Range to copy from the entries below: the line containing "trends, the collection" through the line containing "by Felicitas d", inclusive. Retype only those lines, exactly, without any images.
### Supplied entries
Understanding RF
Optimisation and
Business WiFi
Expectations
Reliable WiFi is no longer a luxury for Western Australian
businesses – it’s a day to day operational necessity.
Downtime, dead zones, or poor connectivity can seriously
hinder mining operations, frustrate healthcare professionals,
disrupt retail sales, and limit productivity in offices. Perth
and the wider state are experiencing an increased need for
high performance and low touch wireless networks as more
######
### Supplied entries
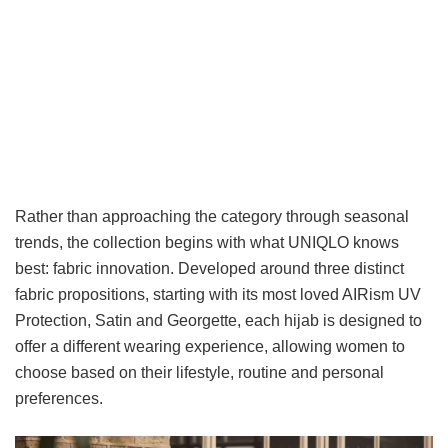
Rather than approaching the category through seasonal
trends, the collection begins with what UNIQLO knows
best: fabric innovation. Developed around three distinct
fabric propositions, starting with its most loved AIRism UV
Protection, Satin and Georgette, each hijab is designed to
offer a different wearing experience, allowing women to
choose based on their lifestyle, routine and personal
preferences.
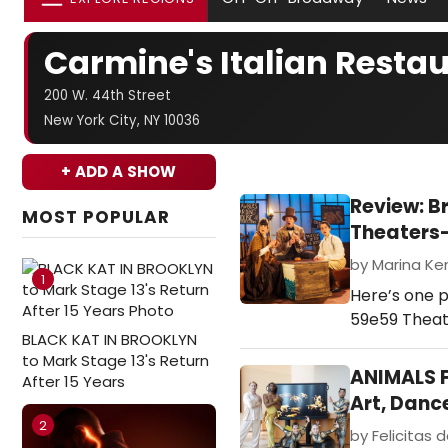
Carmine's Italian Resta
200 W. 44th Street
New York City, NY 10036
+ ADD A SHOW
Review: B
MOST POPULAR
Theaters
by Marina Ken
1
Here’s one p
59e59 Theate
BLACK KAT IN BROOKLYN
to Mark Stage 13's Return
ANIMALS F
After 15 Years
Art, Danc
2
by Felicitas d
######
* _Solution to the exercise_:
trends, the collection begins with what UNIQLO knows
best: fabric innovation. Developed around three distinct
fabric propositions, starting with its most loved AIRism UV
Protection, Satin and Georgette, each hijab is designed to
offer a different wearing experience, allowing women to
choose based on their lifestyle, routine and personal
preferences.
Carmine's Italian Resta
200 W. 44th Street
New York City, NY 10036
+ ADD A SHOW
Review: B
MOST POPULAR
Theaters
by Marina Ken
1
Here’s one p
59e59 Theate
BLACK KAT IN BROOKLYN
to Mark Stage 13's Return
ANIMALS F
After 15 Years
Art, Danc
2
by Felicitas d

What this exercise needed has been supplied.